The problem —
Below are some entries. Reproduce them word for word.

Dataset entries
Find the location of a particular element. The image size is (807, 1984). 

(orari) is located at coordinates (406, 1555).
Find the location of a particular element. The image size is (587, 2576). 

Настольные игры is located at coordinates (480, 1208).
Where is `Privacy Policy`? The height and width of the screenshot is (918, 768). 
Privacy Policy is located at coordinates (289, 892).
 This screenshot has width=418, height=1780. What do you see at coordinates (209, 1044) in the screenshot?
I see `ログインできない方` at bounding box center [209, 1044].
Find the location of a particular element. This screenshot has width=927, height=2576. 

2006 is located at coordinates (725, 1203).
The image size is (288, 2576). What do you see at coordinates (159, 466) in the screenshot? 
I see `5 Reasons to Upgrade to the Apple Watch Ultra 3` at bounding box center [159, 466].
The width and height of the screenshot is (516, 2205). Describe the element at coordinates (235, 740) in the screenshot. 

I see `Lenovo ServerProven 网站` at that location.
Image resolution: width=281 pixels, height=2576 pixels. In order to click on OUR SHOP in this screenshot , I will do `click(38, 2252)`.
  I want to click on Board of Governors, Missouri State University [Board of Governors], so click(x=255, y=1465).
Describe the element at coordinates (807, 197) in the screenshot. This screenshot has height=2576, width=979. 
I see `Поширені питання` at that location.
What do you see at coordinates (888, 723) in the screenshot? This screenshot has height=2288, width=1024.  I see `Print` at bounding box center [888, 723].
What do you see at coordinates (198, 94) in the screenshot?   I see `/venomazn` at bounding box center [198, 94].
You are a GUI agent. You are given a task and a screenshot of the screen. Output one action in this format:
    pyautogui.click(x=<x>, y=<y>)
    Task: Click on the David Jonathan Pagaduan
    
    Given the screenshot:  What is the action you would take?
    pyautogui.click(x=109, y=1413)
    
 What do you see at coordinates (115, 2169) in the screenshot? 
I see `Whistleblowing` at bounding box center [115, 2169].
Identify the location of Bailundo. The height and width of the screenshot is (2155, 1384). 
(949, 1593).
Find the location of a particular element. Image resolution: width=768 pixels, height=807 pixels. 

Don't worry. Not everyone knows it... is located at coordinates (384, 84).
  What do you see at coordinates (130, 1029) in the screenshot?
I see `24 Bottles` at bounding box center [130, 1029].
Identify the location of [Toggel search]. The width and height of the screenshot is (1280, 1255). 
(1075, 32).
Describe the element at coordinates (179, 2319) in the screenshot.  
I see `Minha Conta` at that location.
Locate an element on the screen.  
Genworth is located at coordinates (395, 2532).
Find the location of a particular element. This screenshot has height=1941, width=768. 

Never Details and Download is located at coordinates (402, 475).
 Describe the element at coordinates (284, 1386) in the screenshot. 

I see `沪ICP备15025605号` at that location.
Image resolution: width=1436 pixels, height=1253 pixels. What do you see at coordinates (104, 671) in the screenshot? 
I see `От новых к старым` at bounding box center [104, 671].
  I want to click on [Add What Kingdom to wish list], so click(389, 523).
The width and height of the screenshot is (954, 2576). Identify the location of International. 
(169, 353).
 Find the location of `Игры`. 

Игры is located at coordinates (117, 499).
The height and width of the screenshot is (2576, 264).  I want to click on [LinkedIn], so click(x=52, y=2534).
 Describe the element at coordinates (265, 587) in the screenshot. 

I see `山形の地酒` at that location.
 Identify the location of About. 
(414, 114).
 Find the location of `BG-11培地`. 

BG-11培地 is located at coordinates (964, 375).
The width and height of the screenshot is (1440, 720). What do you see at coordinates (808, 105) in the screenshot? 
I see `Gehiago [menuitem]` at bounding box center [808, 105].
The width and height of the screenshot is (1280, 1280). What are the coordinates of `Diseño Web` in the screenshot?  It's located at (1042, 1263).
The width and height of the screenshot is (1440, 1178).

Your solution —
Find the location of a particular element. The image size is (807, 1984). 

(orari) is located at coordinates (406, 1555).
Find the location of a particular element. The image size is (587, 2576). 

Настольные игры is located at coordinates (480, 1208).
Where is `Privacy Policy`? The height and width of the screenshot is (918, 768). 
Privacy Policy is located at coordinates (289, 892).
 This screenshot has width=418, height=1780. What do you see at coordinates (209, 1044) in the screenshot?
I see `ログインできない方` at bounding box center [209, 1044].
Find the location of a particular element. This screenshot has width=927, height=2576. 

2006 is located at coordinates (725, 1203).
The image size is (288, 2576). What do you see at coordinates (159, 466) in the screenshot? 
I see `5 Reasons to Upgrade to the Apple Watch Ultra 3` at bounding box center [159, 466].
The width and height of the screenshot is (516, 2205). Describe the element at coordinates (235, 740) in the screenshot. 

I see `Lenovo ServerProven 网站` at that location.
Image resolution: width=281 pixels, height=2576 pixels. In order to click on OUR SHOP in this screenshot , I will do `click(38, 2252)`.
  I want to click on Board of Governors, Missouri State University [Board of Governors], so click(x=255, y=1465).
Describe the element at coordinates (807, 197) in the screenshot. This screenshot has height=2576, width=979. 
I see `Поширені питання` at that location.
What do you see at coordinates (888, 723) in the screenshot? This screenshot has height=2288, width=1024.  I see `Print` at bounding box center [888, 723].
What do you see at coordinates (198, 94) in the screenshot?   I see `/venomazn` at bounding box center [198, 94].
You are a GUI agent. You are given a task and a screenshot of the screen. Output one action in this format:
    pyautogui.click(x=<x>, y=<y>)
    Task: Click on the David Jonathan Pagaduan
    
    Given the screenshot:  What is the action you would take?
    pyautogui.click(x=109, y=1413)
    
 What do you see at coordinates (115, 2169) in the screenshot? 
I see `Whistleblowing` at bounding box center [115, 2169].
Identify the location of Bailundo. The height and width of the screenshot is (2155, 1384). 
(949, 1593).
Find the location of a particular element. Image resolution: width=768 pixels, height=807 pixels. 

Don't worry. Not everyone knows it... is located at coordinates (384, 84).
  What do you see at coordinates (130, 1029) in the screenshot?
I see `24 Bottles` at bounding box center [130, 1029].
Identify the location of [Toggel search]. The width and height of the screenshot is (1280, 1255). 
(1075, 32).
Describe the element at coordinates (179, 2319) in the screenshot.  
I see `Minha Conta` at that location.
Locate an element on the screen.  
Genworth is located at coordinates (395, 2532).
Find the location of a particular element. This screenshot has height=1941, width=768. 

Never Details and Download is located at coordinates (402, 475).
 Describe the element at coordinates (284, 1386) in the screenshot. 

I see `沪ICP备15025605号` at that location.
Image resolution: width=1436 pixels, height=1253 pixels. What do you see at coordinates (104, 671) in the screenshot? 
I see `От новых к старым` at bounding box center [104, 671].
  I want to click on [Add What Kingdom to wish list], so click(389, 523).
The width and height of the screenshot is (954, 2576). Identify the location of International. 
(169, 353).
 Find the location of `Игры`. 

Игры is located at coordinates (117, 499).
The height and width of the screenshot is (2576, 264).  I want to click on [LinkedIn], so click(x=52, y=2534).
 Describe the element at coordinates (265, 587) in the screenshot. 

I see `山形の地酒` at that location.
 Identify the location of About. 
(414, 114).
 Find the location of `BG-11培地`. 

BG-11培地 is located at coordinates (964, 375).
The width and height of the screenshot is (1440, 720). What do you see at coordinates (808, 105) in the screenshot? 
I see `Gehiago [menuitem]` at bounding box center [808, 105].
The width and height of the screenshot is (1280, 1280). What are the coordinates of `Diseño Web` in the screenshot?  It's located at (1042, 1263).
The width and height of the screenshot is (1440, 1178).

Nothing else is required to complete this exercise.